« L’appartement est étrange Joo-young! »
Les réalisateurs de films d’horreur le savent bien : la terreur et l’angoisse peuvent venir de toutes sortes d’horizons. Ça peut être des peurs primales comme les ténèbres et la mort, de dangereuses créatures autant fictives que réelles, et même des choses anodines du quotidien qui peuvent prendre une allure inquiétante. Un visage qui peut rendre mal à l’aise, un élément qui ne semble pas être à sa place ou bien un simple son dont l’étrangeté peut perturber. C’est cette dernière approche qui a inspiré le réalisateur coréen Kim Soo-jin lorsqu’il a entrepris de faire son premier long métrage, Noise, qui a eu droit à sa première nord-américaine au Festival Fantasia.

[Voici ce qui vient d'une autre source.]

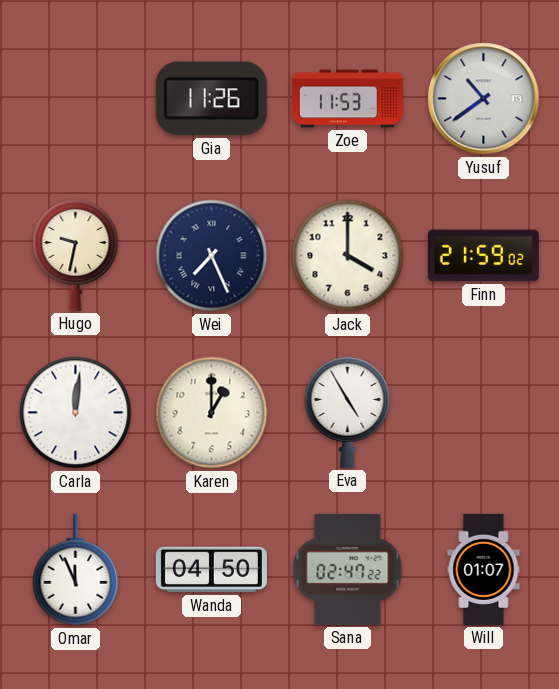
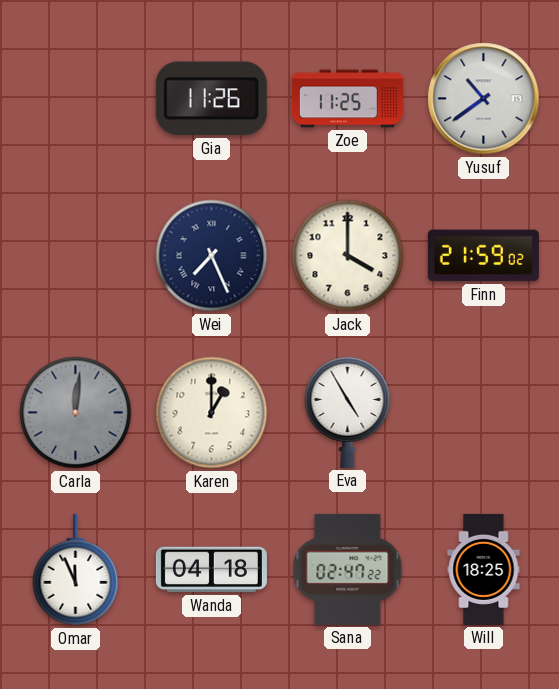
Zoe: 11:53 -> 11:25
Hugo: 9:32 -> none
Carla dial: white -> grey
Wanda: 04:50 -> 04:18
Will: 01:07 -> 18:25
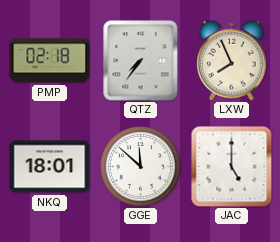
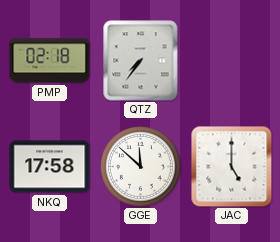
LXW: 7:56 -> none
NKQ: 18:01 -> 17:58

Le film suit Joo-young, une jeune femme malentendante, qui apprend la disparition de sa petite sœur Ju-hee. Elles se sont séparées en mauvais termes, Joo-young étant exaspérée par le comportement de sa sœur, perturbée par le bruit venant de l’appartement du haut. Cependant, alors que Joo-young s’établit dans son appartement à la recherche de Ju-hee, elle découvrira les terrifiants secrets de son complexe et finira par entendre elle-même ce mystérieux bruit.
La prémisse du film est intéressante et rappelle de grands titres du cinéma asiatique comme Ju-on de Takashi Shimizu ou bien Dark Water d’Hideo Nakata, notamment dans la façon de transmettre l’horreur au sein d’une résidence banale. Cependant, Kim Soo-jin arrive à proposer un film qui lui est propre.
Cela se voit surtout avec tout le minutieux travail qui a été fait sur le son. En effet, puisqu’il s’agit du principal concept du film, il était évident qu’une attention particulière devait y être apportée et ça n’a heureusement pas été négligé. Tout le sound design du film est excellent, que ce soit en jouant avec la surdité de la protagoniste, avec le fameux bruit de l’appartement du haut qui donne son titre au film, ou bien avec les sons plus surnaturels qui perturbent les personnages et les spectateurs. Tout ce travail sur le son permet au long métrage de se démarquer. Mais le réalisateur arrive également à jouer avec le son de différentes manières. Le meilleur exemple étant l’utilisation par la protagoniste d’une application qui permet de retranscrire des voix ambiantes et qui amène de bonnes scènes effrayantes.
Si le son a reçu une attention particulière, c’est aussi le cas pour le lieu de l’action. À la manière des manoirs de Rebecca, de The Haunting et de Crimson Peak, le complexe d’appartements de Noise est un personnage à part entière. Le lieu possède une histoire et des secrets, un look qui le rend parfaitement identifiable et une atmosphère qui le met en valeur. Le réalisateur met aussi en lumière les autres locataires, les plus accueillants tout comme les plus inquiétants. De cette manière, Kim Soo-jin joue aussi sur la peur des autres, de ne pas savoir quels types de personnes sont nos voisins et d’imaginer le pire quand on entend des bruits étranges.
On peut cependant reprocher au film d’avoir trop d’idées. Kim Soo-jin réalise ici son premier film, qui pourrait possiblement être son dernier. Il est donc normal de mettre le plus possible ses obsessions et ses idées à l’image. Cependant, à ne pas se limiter à certaines idées, il met beaucoup trop de points scénaristiques. Entre l’enquête pour retrouver Ju-hee, le fameux son, les possibles fantômes dans le complexe, les personnes qui se font posséder ou bien le twist final, tout n’arrive pas à se regrouper dans le climax et finit par rendre confus le spectateur avec certains éléments qui restent inexpliqués, ce qui rajoute quand même à l’ambiance mystérieuse du film.
Si Noise reste imparfait sur certains aspects, il reste que ce premier film montre tout le potentiel de ce jeune réalisateur qu’est Kim Soo-jin. S’il continue dans cette voie et prend plus de contrôle au fur et à mesure qu’il réalise des films, il pourrait très certainement devenir un grand nom du cinéma d’horreur sud-coréen.
Noise est présenté au Festival Fantasia, le 17 juillet 2025.